No, non capivo, anche se intuivo che dietro quel discorso, quel suo atteggiamento indubbiamente nervoso stava maturando una decisione di cui ebbi conferma solo parecchi anni dopo. Mi sorpresi a pensare come mi era parso diverso Tommaso, quando lo avevo conosciuto. Lo avevo preso subito a modello: con quel suo modo distaccato di trattare le cose materiali della vita; il rifiuto dei valori nei quali io sentivo di non credere e dai quali mi ero allontanato lasciando l’Italia per altri lidi.E con lui, nel suo gruppo, avevo appreso a lasciarmi andare, guidato dalle onde lunghe e dolci del fumo,  sulle cui nubi mi ero trovato sospeso quasi senza rendermene conto, ma piacevolmente, senza chiedermi un solo perchè.

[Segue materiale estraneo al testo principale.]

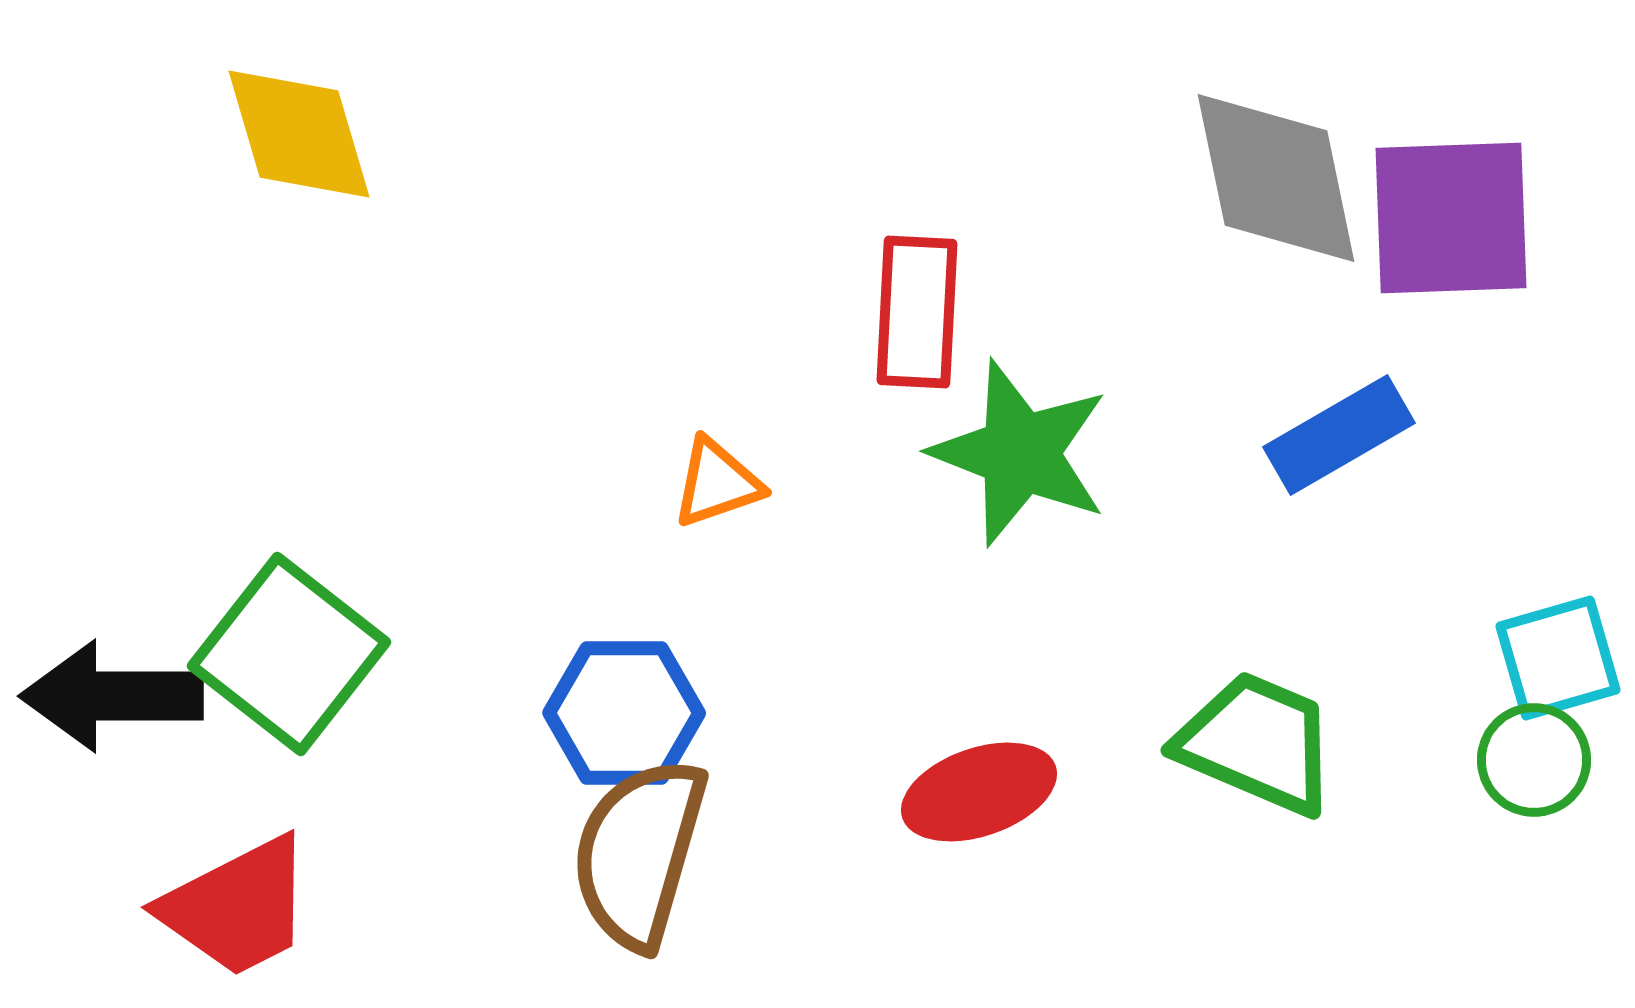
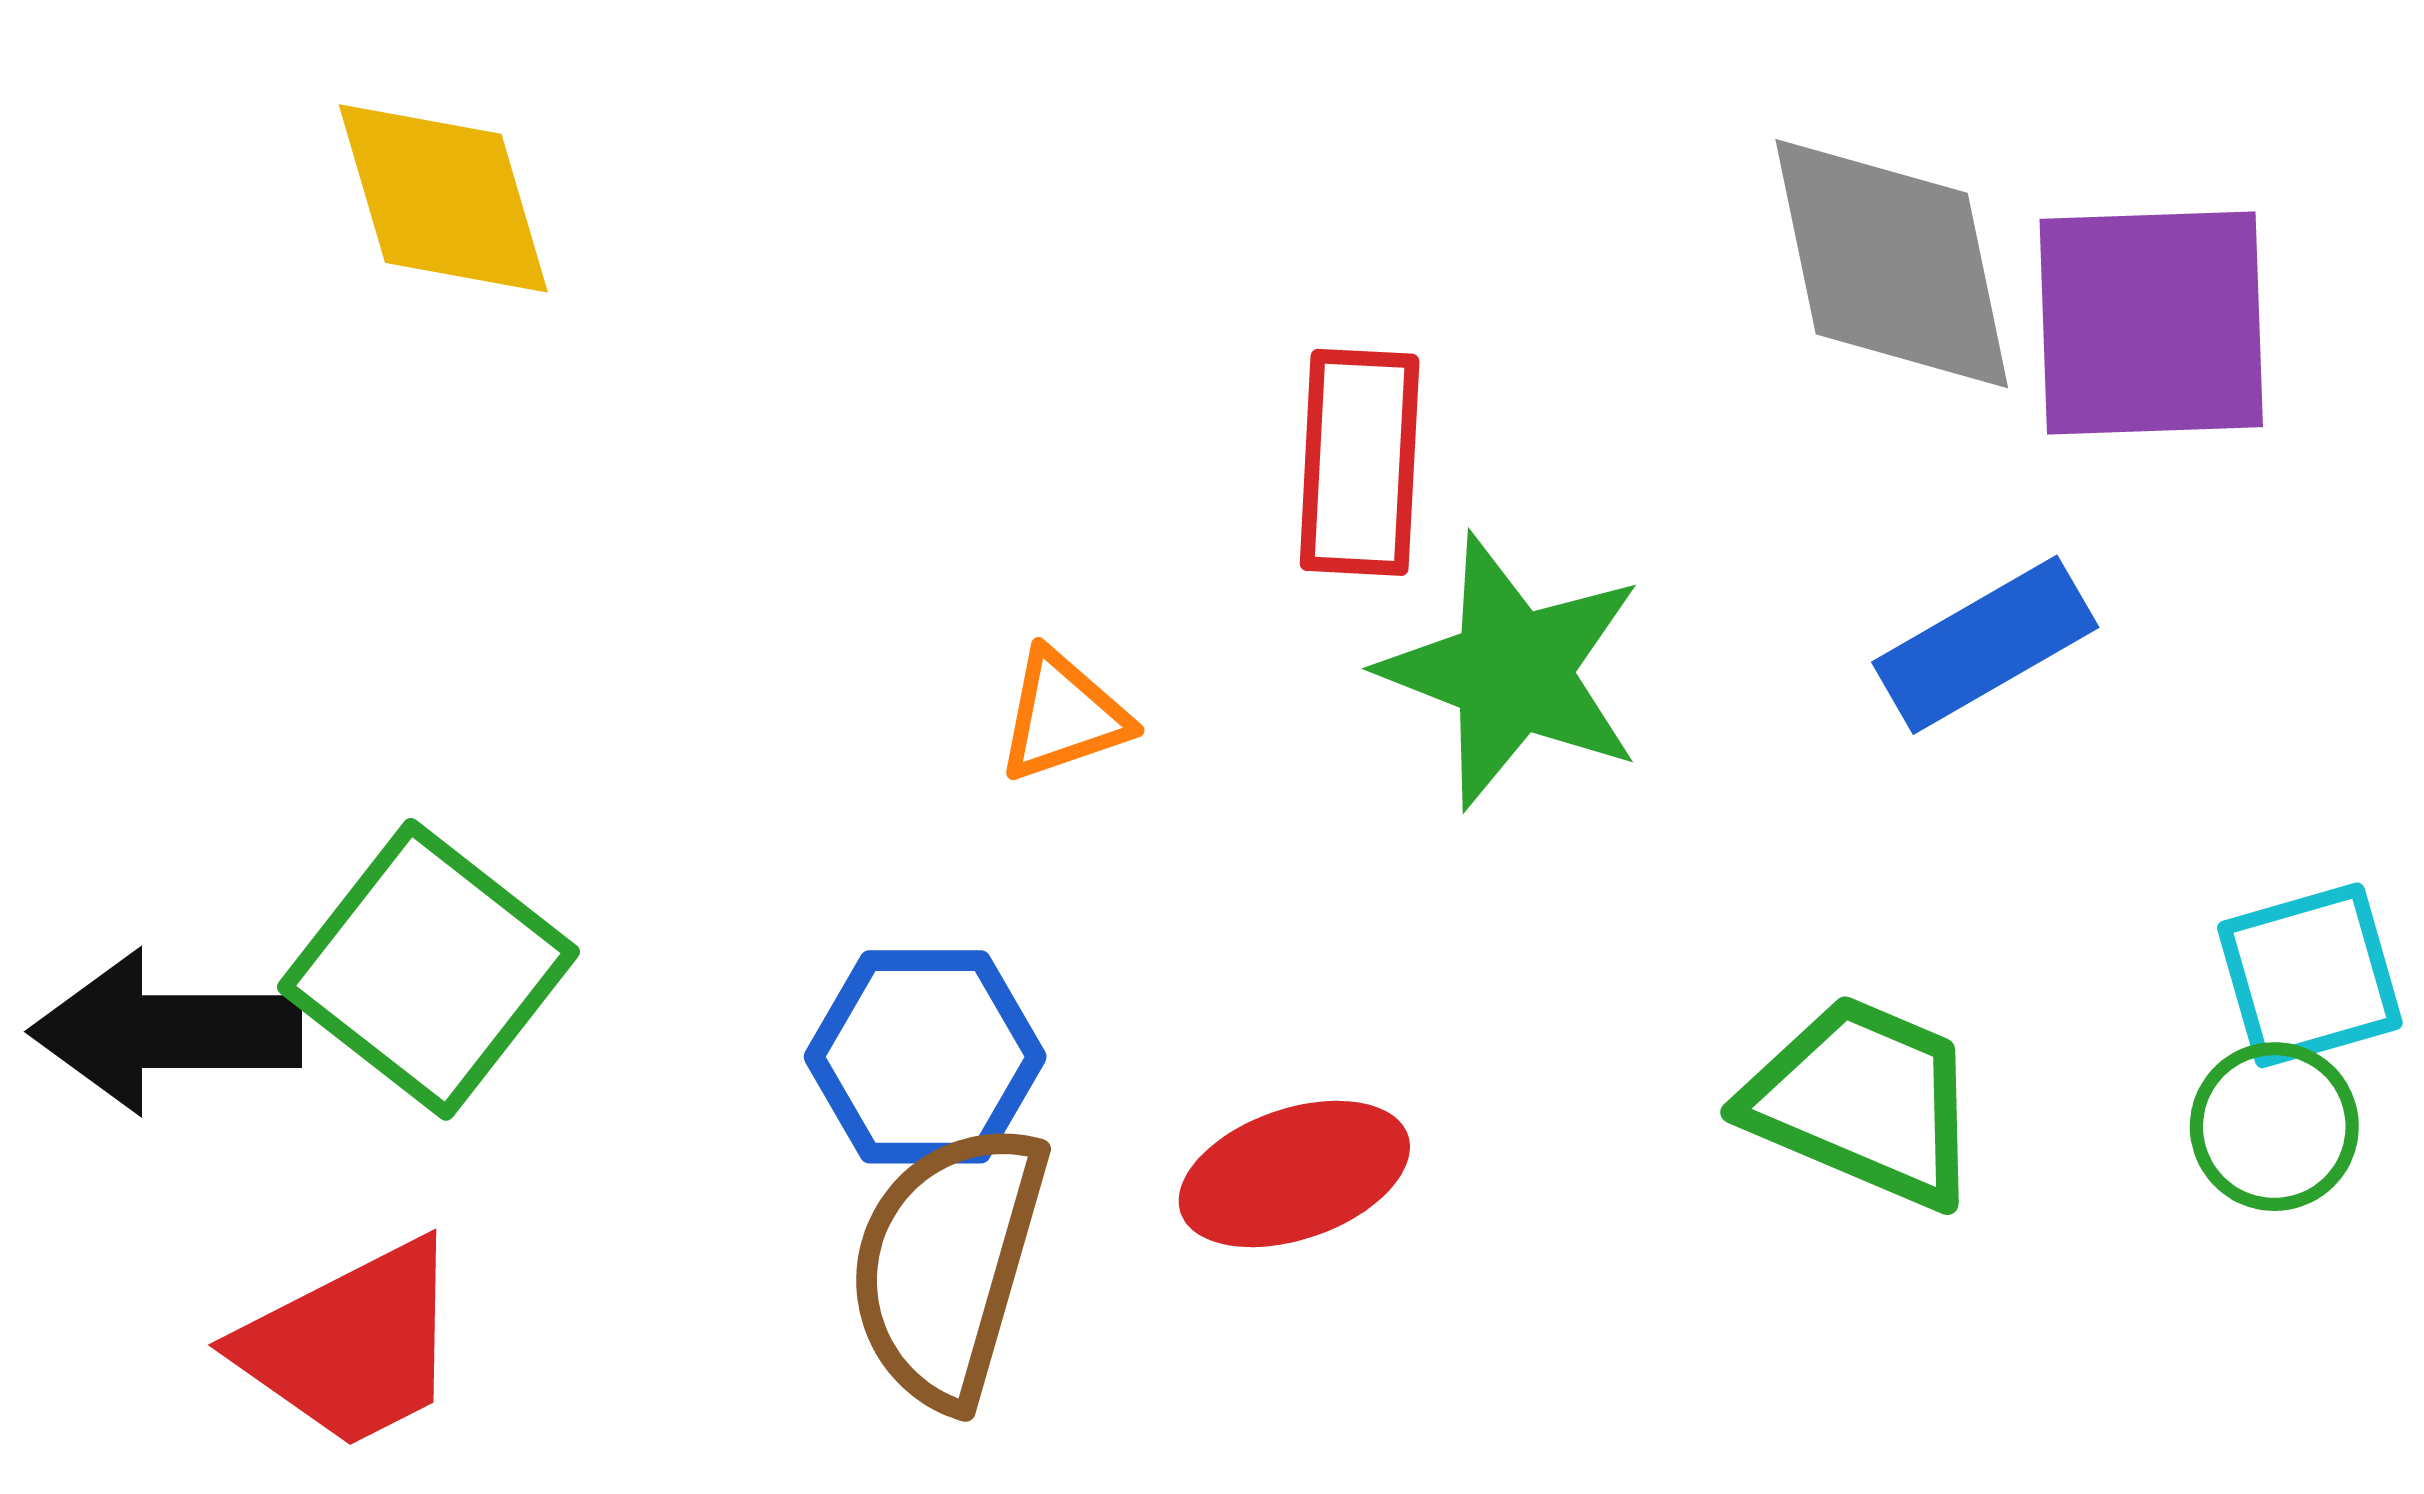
red ellipse: (979, 792) -> (1294, 1174), moved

Ed ora provavo invece una strana inquietudine come se di colpo mi fossi risvegliato da un sogno infranto e mi ero così tanto identificato in lui ed avevo creduto così a fondo nel suo mondo londinese che ora la sua crisi non poteva non essere  anche la mia.

Sentii il bisogno di allontanarmi, per stare un pò solo a camminare e a pensare. Lo salutai affettuosamente, come sempre e forse di più.

Non lo rividi più,  perchè lui partì per l’Italia ed io per altre strade. Seppi di lui dai giornali: le sue scelte sbagliate; i suoi cattivi maestri; il suo ravvedimento operoso,  della cui sincerità mai io dubitai.  E della sua morte,   sotto le gomme di  un’auto,  come uno sparo accidentale,  inspiegabilmente e improvvisamente partito dal fucile del tempo.